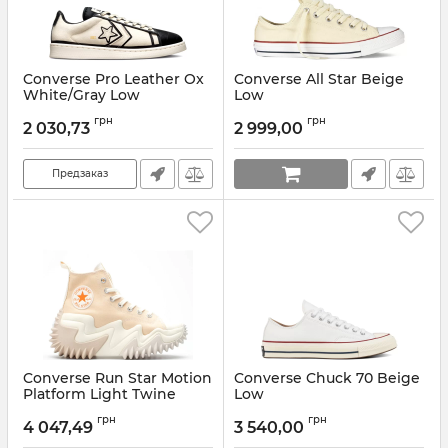
Converse Pro Leather Ox
Converse All Star Beige
White/Gray Low
Low
Артикул:
A00713C-35
Артикул:
M9165C
грн
грн
2 030,73
2 999,00
Предзаказ
Converse Run Star Motion
Converse Chuck 70 Beige
Platform Light Twine
Low
Артикул:
171547C-35
Артикул:
162062C-36
грн
грн
4 047,49
3 540,00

_ _ _ _ _

• [Problem details]:
The lines to copy are those in the listing that contain the word "Beige".

• [Output of the task]:
Converse All Star Beige
Converse Chuck 70 Beige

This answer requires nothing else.